Throughout the text it gets clear to the reader what environment Evie is to be found in. In contrast to her personality and faith, prison is harsh and brutal and even people like Victor, who comes of as a man very down on earth, has sinned. The internal narrative in which leads the reader to the mind and feelings of Edie has great impact on the short story and from which point of view the story is read. Even though Edie knows and teaches the difference between good and evil, it doesn’t seem to have a great influence on her judgment and especially prejudice of people. At the end of the story Edie thinks to herself:”(…) wondering at the strangeness of how a thing so hard and sharp, designed to cut, slice and stab, could be named after something so delicate and easy to kill” after having found out that Victor killed another pupil with a butterfly knife when he was younger. Here the author of the text uses the reference to symbolize the strangeness of Victor, and maybe even all prisoners, all people, being such beautiful creatures, but still being able to cause harm, evil and death. Another important passage of the text, which is essential to the understanding of the themes, is the way Edie describes the prison guards whom: “(…) bellowed from testosterone voices that have been trained like tenors to reach the gods” . This leads the reader to more questions, whether it is in our power to act like Gods, judging right and wrong and punishing ‘sinners’. Is it not up to God to judge all living creatures at the end of their lives, and if so, why should we? But the symbolic and narrative used through the short story also questions religion. For example when Victor tells Evie about the pigeons being tortured in the pad next door to his, Evie answers that God says to hate the sin, but love the sinner . Victor sarcastically answers back that he’ll tell that to the pigeon and afterwards Evie wonders how he can feel compassions for a pigeon, but not his own grandmother, but as Bridget Keehan symbolizes using nature as a contrast to society, the pigeon has done no evil and is being tortured while humans let it happen.

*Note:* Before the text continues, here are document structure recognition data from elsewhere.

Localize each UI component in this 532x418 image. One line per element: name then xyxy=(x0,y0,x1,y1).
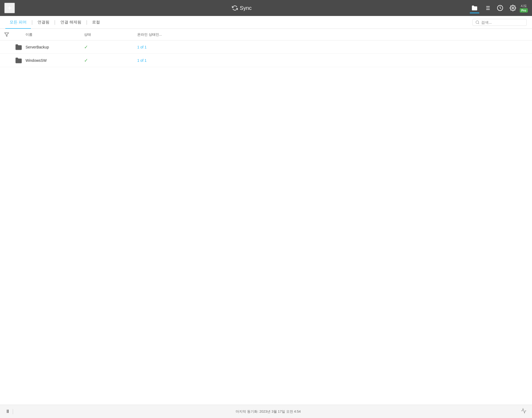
tab-local[interactable]: 로컬 xyxy=(88,16,104,29)
tab-disconnected[interactable]: 연결 해제됨 xyxy=(56,16,86,29)
search-box[interactable] xyxy=(472,19,527,26)
search-icon xyxy=(475,20,480,24)
tab-separator-1: | xyxy=(31,19,33,25)
table-row[interactable]: ServerBackup ✓ 1 of 1 xyxy=(0,40,532,54)
app-title: Sync xyxy=(17,5,467,11)
svg-point-7 xyxy=(512,7,514,9)
row-online-status: 1 of 1 xyxy=(137,45,528,49)
svg-marker-10 xyxy=(5,33,9,36)
clock-icon xyxy=(497,5,503,11)
pause-button[interactable]: ⏸ xyxy=(5,409,10,414)
tab-separator-3: | xyxy=(86,19,88,25)
check-icon: ✓ xyxy=(84,58,88,63)
last-sync-text: 마지막 동기화: 2023년 3월 17일 오전 4:54 xyxy=(16,409,521,414)
table-body: ServerBackup ✓ 1 of 1 WindowsSW ✓ 1 of 1 xyxy=(0,40,532,67)
pro-badge: Pro xyxy=(520,8,528,13)
table-row[interactable]: WindowsSW ✓ 1 of 1 xyxy=(0,54,532,67)
history-button[interactable] xyxy=(494,2,506,14)
list-button[interactable] xyxy=(481,2,493,14)
folder-icon xyxy=(15,43,26,51)
files-button[interactable] xyxy=(469,2,480,14)
col-online-header: 온라인 상태인... xyxy=(137,32,528,37)
search-input[interactable] xyxy=(481,20,524,24)
settings-button[interactable] xyxy=(507,2,519,14)
row-name: WindowsSW xyxy=(26,58,84,63)
col-name-header: 이름 xyxy=(26,32,84,37)
check-icon: ✓ xyxy=(84,44,88,50)
tab-all-peers[interactable]: 모든 피어 xyxy=(5,16,31,29)
tab-connected[interactable]: 연결됨 xyxy=(33,16,54,29)
add-button[interactable]: + xyxy=(4,3,15,13)
svg-line-9 xyxy=(478,23,479,24)
pause-icon: ⏸ xyxy=(5,409,10,414)
toolbar-actions: 시도 Pro xyxy=(469,2,528,14)
status-divider xyxy=(13,409,13,414)
row-status: ✓ xyxy=(84,58,137,63)
status-bar: ⏸ 마지막 동기화: 2023년 3월 17일 오전 4:54 xyxy=(0,405,532,418)
row-name: ServerBackup xyxy=(26,45,84,49)
svg-point-8 xyxy=(476,21,479,24)
pro-try-label: 시도 xyxy=(521,4,527,8)
activity-icon[interactable] xyxy=(521,408,527,415)
sync-icon xyxy=(232,5,238,11)
folder-icon xyxy=(15,57,26,64)
row-status: ✓ xyxy=(84,44,137,50)
app-title-text: Sync xyxy=(240,5,252,11)
folder-icon xyxy=(471,5,478,11)
nav-tabs: 모든 피어 | 연결됨 | 연결 해제됨 | 로컬 xyxy=(0,16,532,29)
list-icon xyxy=(484,5,491,11)
row-online-status: 1 of 1 xyxy=(137,58,528,63)
col-status-header: 상태 xyxy=(84,32,137,37)
tab-separator-2: | xyxy=(54,19,56,25)
table-header: 이름 상태 온라인 상태인... xyxy=(0,29,532,40)
toolbar: + Sync xyxy=(0,0,532,16)
pro-button[interactable]: 시도 Pro xyxy=(520,4,528,13)
filter-icon[interactable] xyxy=(4,32,15,37)
gear-icon xyxy=(510,5,516,11)
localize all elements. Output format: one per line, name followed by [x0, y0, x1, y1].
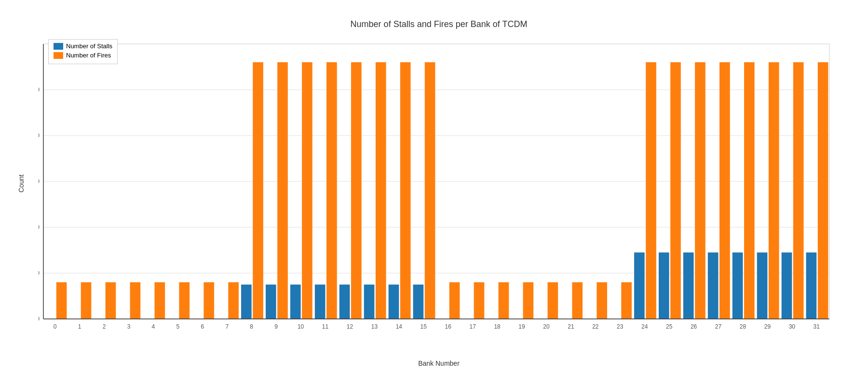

It is not a coincidence either, that Keehan has chosen to use the pigeon as a tortured animal since the dove is a world wide and religious symbol for peace. And as the contrast between the innocence pigeon and the convicted criminal, Evie is out of place and finds herself in an abrasive and intimidating environment at the prison, wondering how the stonewalls can keep the noise inside, wondering if the shoppers at the car park opposite the prison notice the envious eyes and wondering if the purely good and son of God could have killed a man for heroin. Bridget Keehan raises questions throughout the text that makes the reader wonder about the frames of society. When criminals are convicted and sent to jail does it make the world free for sinners? And are we capable of building a wall around evil and ignorantly think that it makes the world a better place? As Evie says to Victor: “God says love the sinner, hate the sin”, then why do we fight hate with hate and why don’t we try to integrate the two worlds to make it one, instead of locking it up in hope to forget about it? Man acting like God, controlling others lives and fate is something we’ve done for thousands of years, but as the author may imply it could be time for something else.